Saturday, July 28, 2007

Do we tell the Iraqs to take a hike, or do we give them more walking shoes?

In an effort to disguise this blog as a serious blog, I will talk about Iraq. That's the mark of a serious blog, you know. Talking about Iraq.

There are two competing views that are of interest:

  • It is un-Christian for us to put American soldiers in harm's way in a war that is unwinnable.

  • It is un-Christian for us to abandon the Iraqis to total chaos. Better that we stay there to at least mitigate the problem.

The competing views, as well as some others, are illustrated in this qando post. McQ writes:

These questions posed to John Edwards typify why I have concluded that for the most part Democrats have no better answer to what to do in Iraq than does George Bush. In fact, despite their claims that Bush has lost touch with the reality of Iraq, they have less of a grasp on the situation, much less, than does he.

McQ then quotes from an exchange between Diane Sawyer and John Edwards:

SAWYER: You are talked about withdrawing 40,000 to 50,000 troops immediately and then within a year pulling all out.


SAWYER: What does that say to the Iraqi people? What if ethnic cleansing begins? Do you send troops back?

SEN. EDWARDS: Let's start with the first part of your question. What it says to the Iraqi people is we've now reached the stage that you're going to have to take responsibility for your own country. What's happened is there has not been a serious effort at compromise between the Shia leadership, Maliki, and the Sunni leadership. As a result, this conflict has continued. First of all, we're saying to them, you're going to have to take responsibility.

In other words, why should Americans die if the Iraqis don't try to fix their own problems?

SAWYER: Is there the possibility of regional calamity if we pull out?

SEN. EDWARDS: The president hasn't prepared for the worst. As we shift responsibility to Iraqi leaders and get the Iranians, the Syrians and other countries engaged to help stabilize Iraq, I think America also has to prepare for the worst, which means we have to have a plan to control civil war if it gets worse.

SAWYER: What is the plan to control civil war execept going back in?

SEN. EDWARDS: It's not an easy thing. I mean, there are things you can do. You can set up buffer zones around the borders, move people out of population centers. I don't suggest it's easy. But I think America, also, the president has a responsibility to prepare with the international community for that possibility. And then, worst-case scenario, the possibility that genocide would break out.

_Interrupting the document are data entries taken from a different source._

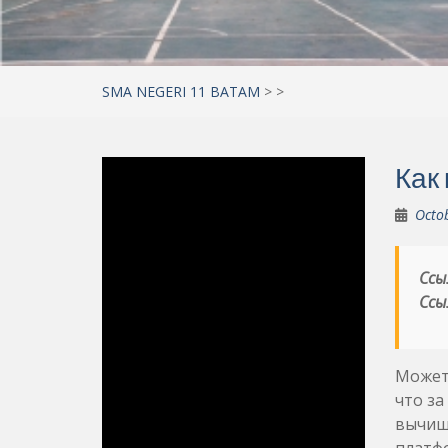
SMA NEGERI 11 BATAM
>
>
Как
Octo
Ссы
Ссы
Можете
что за
вычища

Notice that the politician doesn't answer the yes/no question with a yes or no. Once you piece Edwards' words together, you realize that this exchange could have been much shorter:

SAWYER: Is there the possibility of regional calamity if we pull out?


McQ offers some additional thoughts:

The only obvious way to prevent genocide or reprisals and the collapse of the year old Iraqi government is to remain in Iraq until that government is capable of completing the reconciliation process and fend for itself. That then brings stability to the region. That prevents genocide. That prevents reprisals and government collapse. That prevents the possibility of a regional calamity which will require us to reenter the region in a much more lethal environment for our troops. But that also takes patience.

In the comments area, Scott Erb takes issue with McQ's conclusion.

Again, McQ, you seem to think we can fix the situation. If one doesn’t believe that, and if one sees an international solution as the only thing that can work, then it is the best bet. We’ve been failing for four years, the situation there is as bleak as ever, and while I appreciate eternal optimism in the "new strategy," and efforts to glean good news from particular blogs or reports, the reality is that there is in general pessimism that this is going to do much at all, and recognition that the US military is tremendously overstretched.

The fact is that an international solution is emerging as the only option with any hope of success. The task of "fixing" Iraq is not one we are capable of, and we may be doing more harm than good. That said the way we move to an international solution and the role we play in it is still an open question.

Of course, there's an open question as to whether an international solution would work any better. Marc is doubtful.

History has shown what the "international solution" (read U.N.) can achieve. Not much!

And Francis alleges that Republican concern is selective.

The Republican party concern for foreigners seems very situation-specific. Why the pressure to leave Somalia? Why the pressure not to intervene in the Balkans? Where was the pressure to intervene in the Congo? Why aren’t US troops on the ground in Sudan / Haiti / Zimbabwe / Somalia, just to mention some of the worst spots on the planet right now?